Task requirements — Take the entries that follow and return exactly the lines from the one holding "PMEN09R016SF8-30-45" through the one holding "Voir article", both included. Nothing else is needed.
━━━━━ Supplied information
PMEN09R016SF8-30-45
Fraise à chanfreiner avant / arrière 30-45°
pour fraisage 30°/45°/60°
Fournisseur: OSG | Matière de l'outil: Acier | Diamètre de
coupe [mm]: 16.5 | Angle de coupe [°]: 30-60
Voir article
━━━━━━━━━━
━━━━━ Supplied information
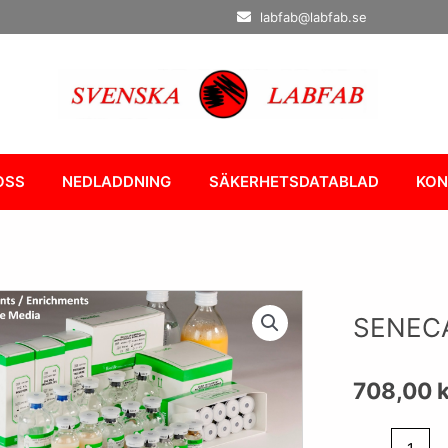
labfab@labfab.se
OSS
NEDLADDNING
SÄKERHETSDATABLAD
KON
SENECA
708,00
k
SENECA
━━━━━━━━━━
Result —
PMEN09R016SF8-30-45
Fraise à chanfreiner avant / arrière 30-45°
pour fraisage 30°/45°/60°
Fournisseur: OSG | Matière de l'outil: Acier | Diamètre de
coupe [mm]: 16.5 | Angle de coupe [°]: 30-60
Voir article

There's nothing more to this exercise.